Figure 5: Transient dynamics in the $\tau_r \ll \tau_s$ (Left) and $\tau_r \gg \tau_s$ (Right) scenarios in response to a step input.

Reproduction of figure 2.D of the article

Figure 6, corresponding to figure 2.D of the article, plays a major role in the four task implementations designed in the following of the paper. Reproducing this result for our alternative model basically ensures that it will be able to perform the proposed tasks as well. The reproduction of this result is presented in figure 7. The activity along vector $m$ is recorded for 15 different intensities of the input in three case scenarios. First, in the case where $m$, $n$, and $I$ are all orthogonal in respect to each other. The system hence shows no response along $m$ as $\kappa = \langle n_i[\phi_i] \rangle_i = 0$ (fig.7 left). Second, in the case where $m$ and $n$ are orthogonal and $I$ has a component along $n$. The network then shows some activity along $m$ (fig.7 center). Finally, in the case where $m$ and $n$ have an overlap and $I$ is colinear to the orthogonal part of $n$ with respect to $m$, the system shows a bistable activity along $m$ (fig.7 right). This bistable activity vanishes when the input becomes too strong.

The same results were observed for our alternative model, and are presented in figure 8.

Figure 6

Figure 7: Activity along $m$ as a function of input strength in three different scenarios in the $\tau_r \ll \tau_s$ scenario. Left: $m$, $n$, and $I$ are orthogonal. Center: $m$ and $n$ are orthogonal, and $I$ has a component along $n$. Right: $m$ and $n$ have an overlap.

Figure 8: Same as figure 7 but in the $\tau_r \gg \tau_s$ scenario.
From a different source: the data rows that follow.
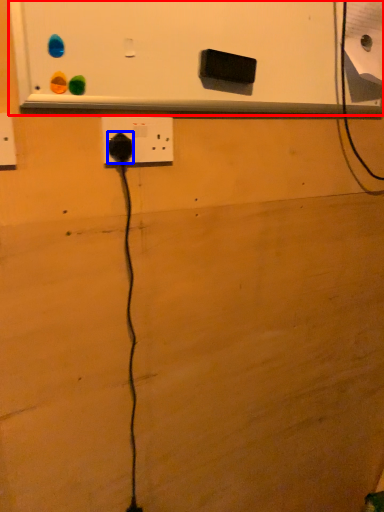 Question: Which point is closer to the camera, bulletin board (highlighted by a red box) or power plugs and sockets (highlighted by a blue box)?

Choices:
 (A) bulletin board
 (B) power plugs and sockets

Answer: (A) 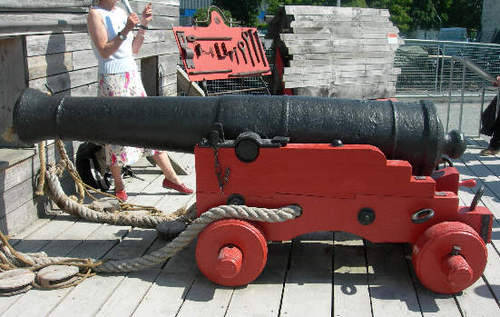 Locate an element on the screen. hand rail is located at coordinates (418, 42). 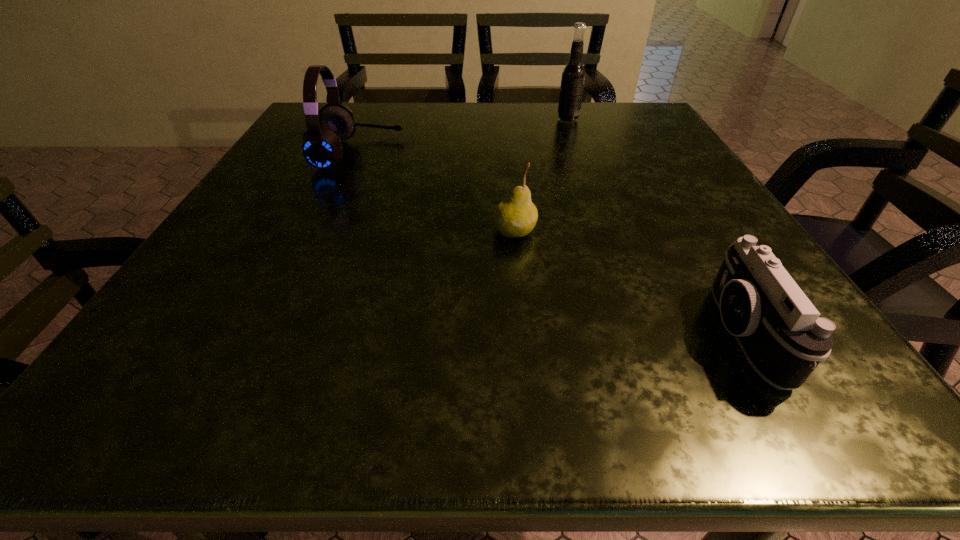 This screenshot has height=540, width=960. I want to click on vacant point located between the camera and the pear, so click(628, 283).

Find the location of a particular element. The height and width of the screenshot is (540, 960). object that is the third closest to the rightmost object is located at coordinates (321, 143).

This screenshot has width=960, height=540. In order to click on object that ranks as the third closest to the camera in this screenshot , I will do `click(321, 143)`.

Identify the location of vacant space that satisfies the following two spatial constraints: 1. on the label of the farthest object; 2. on the front side of the pear. This screenshot has width=960, height=540. (609, 232).

Find the location of a particular element. free spot that satisfies the following two spatial constraints: 1. on the ear cushions of the headset; 2. on the back side of the pear is located at coordinates click(324, 232). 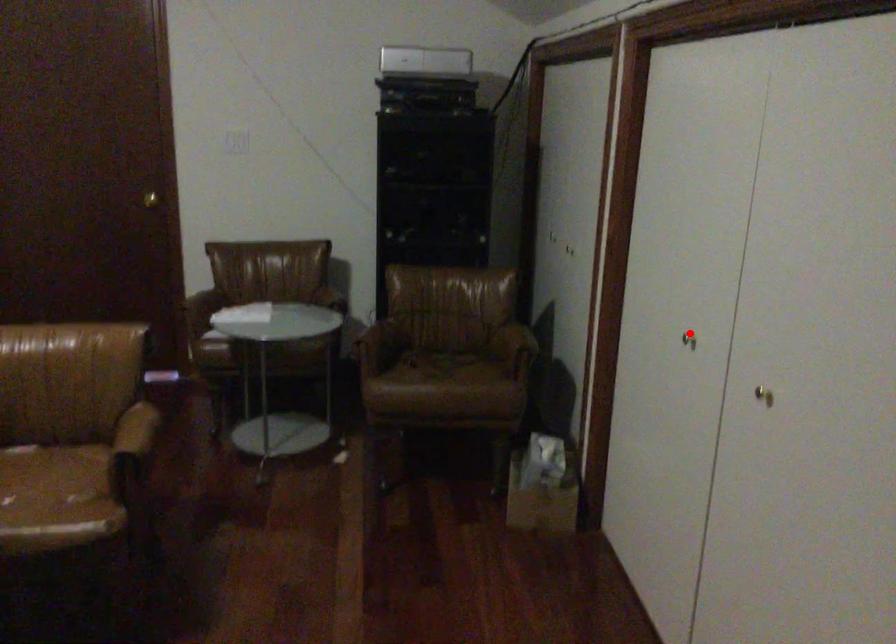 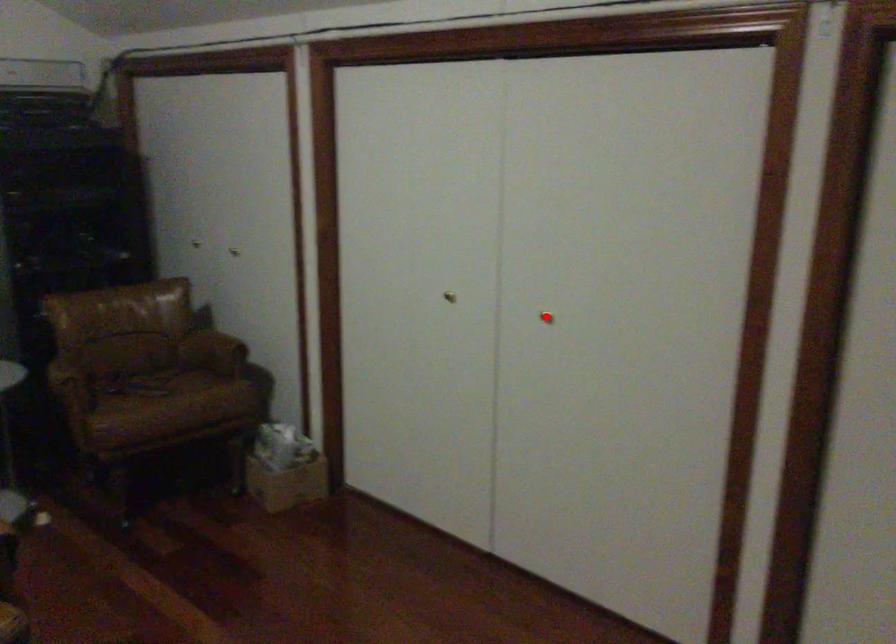 Consider the image. I am providing you with two images of the same scene from different viewpoints. A red point is marked on the first image and another point is marked on the second image. Are the points marked in image1 and image2 representing the same 3D position?

No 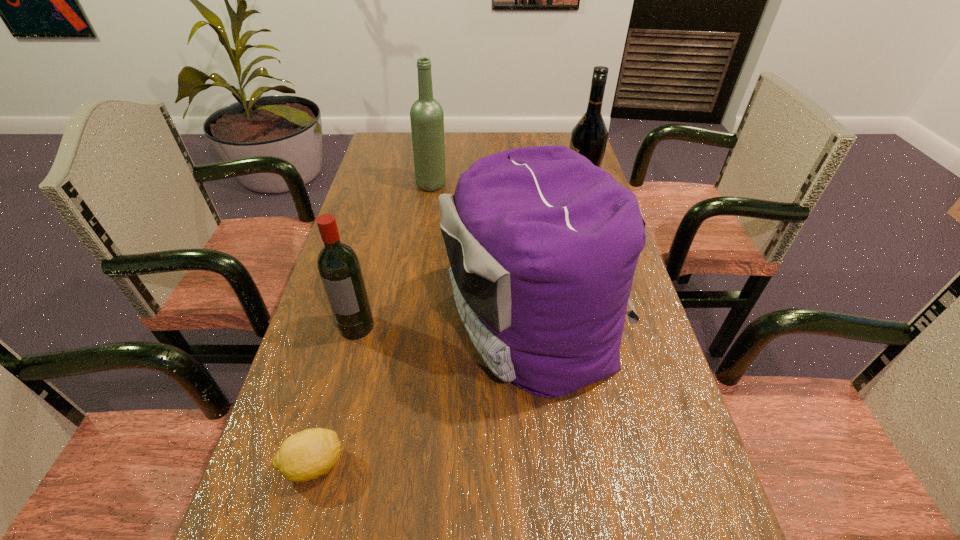 What are the coordinates of `free spot located 0.230m on the front pocket of the backpack` in the screenshot? It's located at [343, 322].

At what (x,y) coordinates should I click in order to perform the action: click on vacant space positioned on the label of the rightmost wine bottle. Please return your answer as a coordinate pair (x, y). The height and width of the screenshot is (540, 960). Looking at the image, I should click on (484, 189).

Identify the location of vacant region located on the label of the rightmost wine bottle. Image resolution: width=960 pixels, height=540 pixels. (488, 189).

The image size is (960, 540). Identify the location of free space located 0.090m on the label of the rightmost wine bottle. (535, 189).

Where is `free space located 0.140m on the label of the nearest wine bottle`? Image resolution: width=960 pixels, height=540 pixels. free space located 0.140m on the label of the nearest wine bottle is located at coordinates (338, 397).

The image size is (960, 540). Find the location of `vacant space situated 0.400m at the stem end of the lemon`. vacant space situated 0.400m at the stem end of the lemon is located at coordinates (575, 464).

Identify the location of wine bottle that is positioned at the left edge. point(339,268).

At what (x,y) coordinates should I click in order to perform the action: click on lemon at the left edge. Please return your answer as a coordinate pair (x, y). Image resolution: width=960 pixels, height=540 pixels. Looking at the image, I should click on (308, 454).

At what (x,y) coordinates should I click in order to perform the action: click on backpack positioned at the right edge. Please return your answer as a coordinate pair (x, y). Looking at the image, I should click on (543, 245).

Locate an element on the screen. This screenshot has width=960, height=540. wine bottle positioned at the right edge is located at coordinates (589, 137). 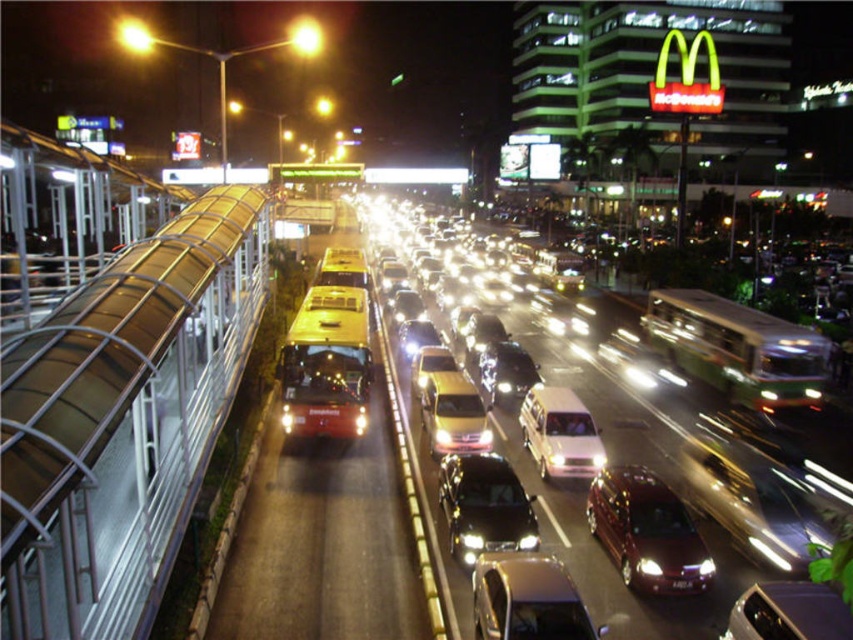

Same as figure 2D but for the alternative model

Conclusion

Thanks to a carefully conducted critical reading, we noticed that when building their firing rate model, authors implicitly did not explore an alternative model in which $\tau_r$ (the membrane characteristic time) is not negligible with respect to $\tau_s$ (the synaptic characteristic time). This alternative model is an interesting extension as it covers a theoretical framework ignored by the authors. We showed through a short theoretical analysis that both models were equivalent in the stationary case. Finally, we showed experimentally that the alternative model we proposed in equation (5) has very similar behavior to that of the paper’s, both for spontaneous activity and in response to an external stimulus. Because this behavior analysis makes for the building block of the four task implementations, it is legitimate to think that the proposed alternative model will also be able to perform these tasks. The mini-project conducted here therefore shows that the low-rank recurrent neural networks studied in this paper are even more biologically plausible than they claim to be.

References

[1] Francesca Mastrogiuseppe and Srdjan Ostojic. Linking connectivity, dy-namics and computations in low-rank recurrent neural networks. Neuron, 99(3):609–623.e29, August 2018. arXiv: 1711.09672.
[2] Peter Dayan and L. F. Abbott. Theoretical neuroscience: computational and mathematical modeling of neural systems. Computational neuro-science. Massachusetts Institute of Technology Press, Cambridge, Mass, 2001.